The HBO miniseries "John Adams" is really excellent! I've been watching it via Netflix, and have been loving every moment (well, except maybe the gory leg-amputation scene and the tar-and-feather scene, although I appreciate that the show is honest about what life was like in war-torn 18th-century America). Last night I watched part 3, which shows Adams being sent to France as a diplomat. After a horrific ocean crossing, Adams arrives at Benjamin Franklin's residence and discovers that he isn't necessarily needed or wanted there. Having grown up on a modest Massachusetts farm, he is shocked by the French people in their thick makeup, fancy clothes, and promiscuous lifestyles. But he presses forward in his mission towards a naval treaty with France, and doesn't let the lotus-fruit of France cloud his resolve.
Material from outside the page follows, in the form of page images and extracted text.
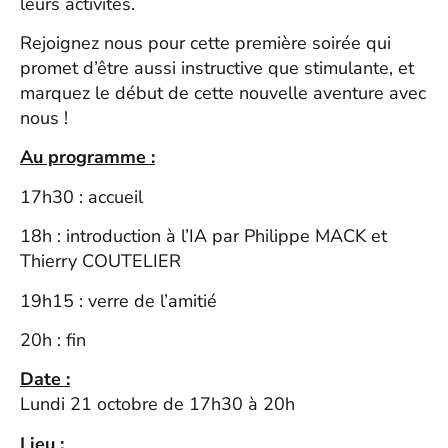
leurs activités.
Rejoignez nous pour cette première soirée qui
promet d’être aussi instructive que stimulante, et
marquez le début de cette nouvelle aventure avec
nous !
Au programme :
17h30 : accueil
18h : introduction à l’IA par Philippe MACK et
Thierry COUTELIER
19h15 : verre de l’amitié
20h : fin
Date :
Lundi 21 octobre de 17h30 à 20h
Lieu :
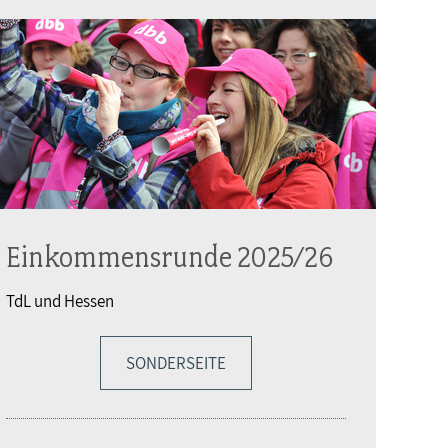
Einkommensrunde 2025/26
TdL und Hessen
SONDERSEITE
The series does a really wonderful job of depicting the most human emotions of each character: the loneliness of Abigail Adams while her husband is gone for years in a foreign land, the fear and bravery of John Adams as he faces the unknown in Europe, the admiration that Benjamin Franklin has for Adams though they are nothing alike, the courage of John Quincy Adams as he is sent to Russia at age 14 to "begin his duty to his nation" as the ambassador's secretary.
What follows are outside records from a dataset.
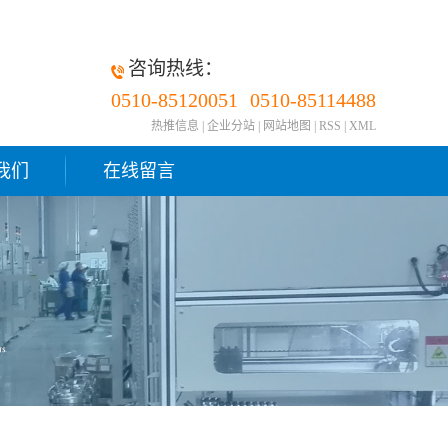
咨询热线：
0510-85120051
0510-85114488
热推信息
|
企业分站
|
网站地图
|
RSS
|
XML
我们
在线留言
Of course, watching this series reminds me of the enormous sacrifice that leaders such as John Adams made for our nation. Because of him, the new nation was able to establish credit in the Netherlands and borrow money to build the country up, for example. He had to endure long periods of separation from his family, chart his way through the webs of foreign nations where he didn't understand the languages, and be a good representative of America to all people that he came in contact with. He did these things in a time when a fever could be deadly, and mail took months to cross the ocean. And I think trying to sign up for cable is frustrating!
Perhaps my favorite scene in this episode was when Adams met with King George of England, a horrific figure to most Americans of the time. Paul Giamatti's acting is incredible here, as every emotion is visible on his face: nervousness, fear, humility and pride simultaneously. He boldly yet quietly addresses the monarch and is visibly touched when the king calls him an honest man. You would think it the greatest compliment he had ever received. But it was only the truth.